O fardo de sobreviver
Sobre o filme O Pianista
O genocídio introduz um paradoxo: é preciso muita coragem para sobreviver. Convencionamos reconhecer um herói naquele que enfrenta a morte para salvar alguém ou uma causa com que se identifica, nos que morreram em combate. O filme “O Pianista” conta a história de alguém que lutou acima de tudo por sua própria vida. Não foi um covarde, porém entre a possibilidade de combater ou sobreviver, escolheu e foi escolhido para a segunda opção. Szpilman, protagonista do filme de Roman Polanski, é um pianista virtuoso, um jovem que já possuía certa fama em Varsóvia graças a que tocava no rádio. Em função disso, encontra algumas pessoas que se dispõe a ajudá-lo, como quem preserva uma obra de arte. Inúmeras vezes ele se salva por um triz, numa aliança entre o acaso e uma determinação de não se deixar morrer. Depois da guerra, exorciza sua história num livro de memórias, o que lhe permite viver tocando piano na Polônia até o ano 2000.
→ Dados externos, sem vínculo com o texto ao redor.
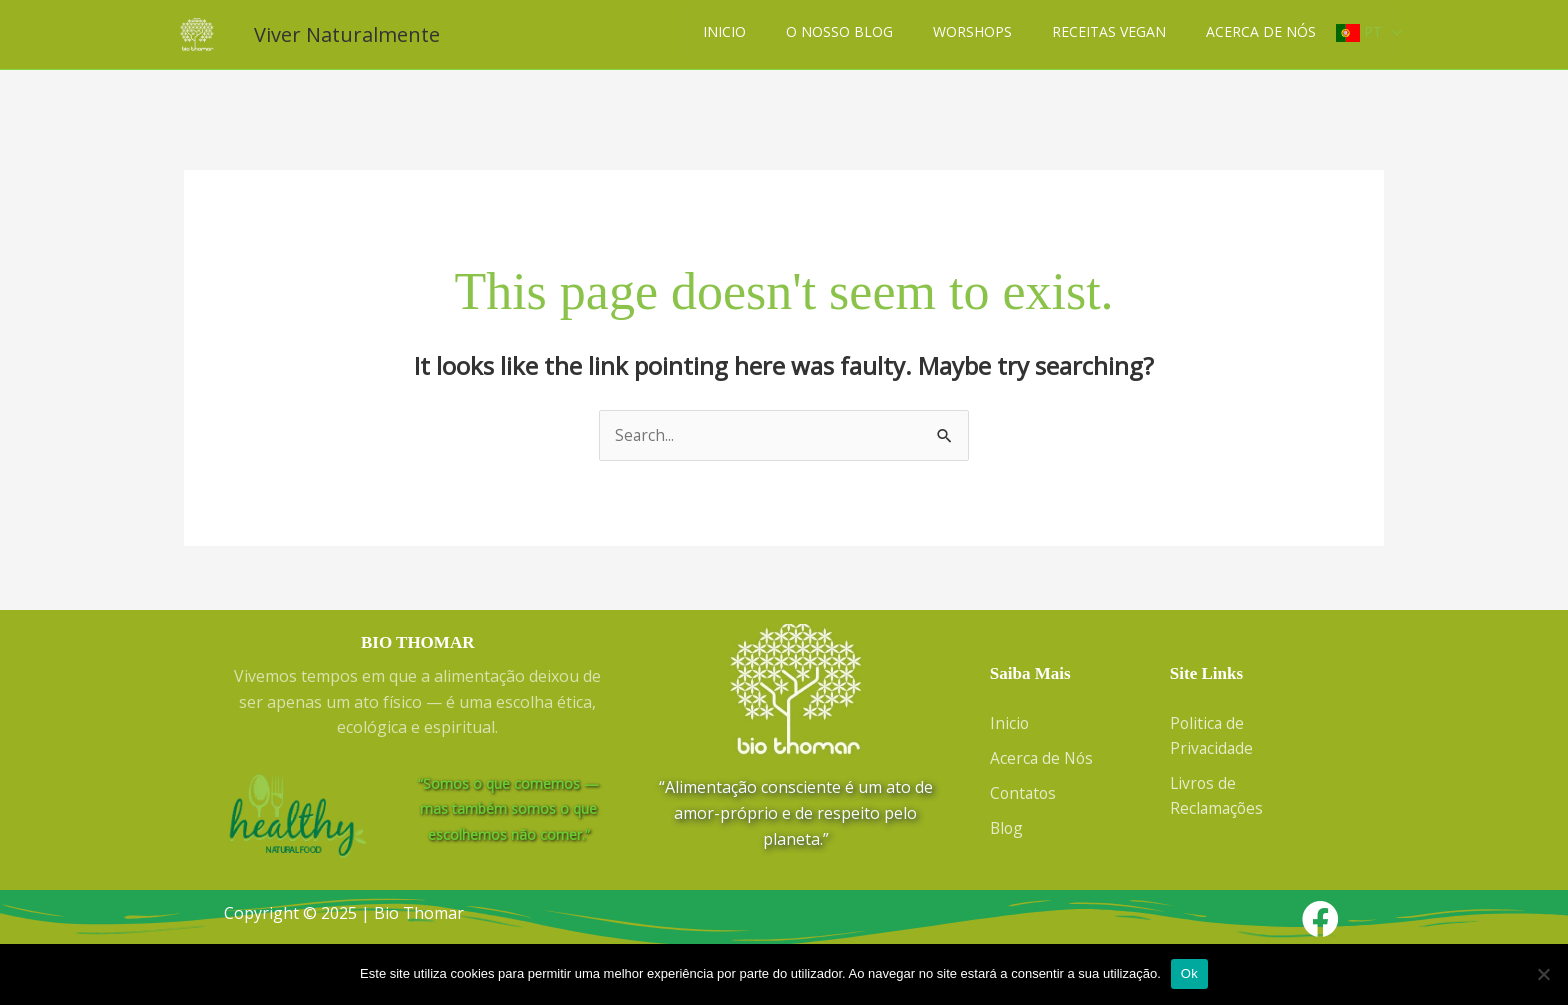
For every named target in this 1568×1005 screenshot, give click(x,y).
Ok (1189, 973)
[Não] (1543, 974)
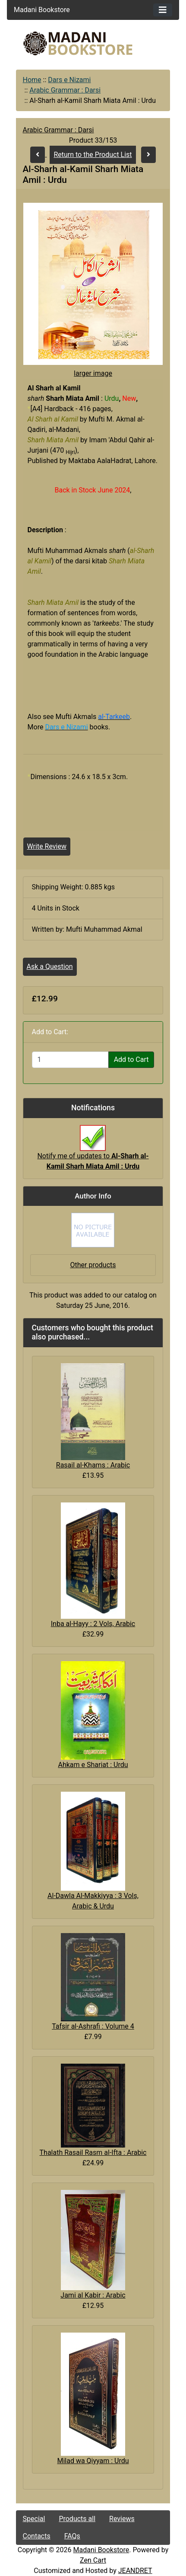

No filme somos apresentados a dois tipos de heróis: aqueles que contrabandearam armas para o interior do gueto e morreram, mas não sem antes matar alguns nazistas, e os sobreviventes, que aproveitaram alguma brecha ou ajuda para se salvar. Estes últimos estão condenados a viver com a culpa para sempre, se perguntando se havia algo mais que deveriam ter feito, se não teria sido mais digno morrer com os seus. Apesar disso seguiram tentando fazer algo com sua vida. A morte muitas vezes se apresenta como um alívio. Viver é passar a vida se explicando, se justificando, arriscando ao erro, ao fracasso, à insignificância. Leva-se uma existência sobre a terra para provar que temos alguma relevância para alguém. Como então manter-se vivo quando tudo aquilo que identificamos com nossa existência, todos aqueles que costumavam testemunhar nossa trajetória foram destruídos? A perda destes laços mais óbvios levam à necessária conclusão de que devemos perecer com eles. Destituídos de tudo que significava seu mundo, boa parte dos prisioneiros do nazismo se entregou ao tiro de misericórdia do holocausto.
Szpilman se salvou porque queria tocar piano. Mas não foi o único, os sobreviventes não foram necessariamente os virtuosos, os que tinham algum glamour em sua contribuição ao mundo, foram os que conseguiram encontrar dentro de si laços em nome dos quais seguir, estivessem eles em suas memórias, em seus sonhos ou na birra de vencer a morte. Cada um de nós tem estes laços e a tentação de perecer a cada nova perda. Nestes casos é preciso muita coragem para não morrer.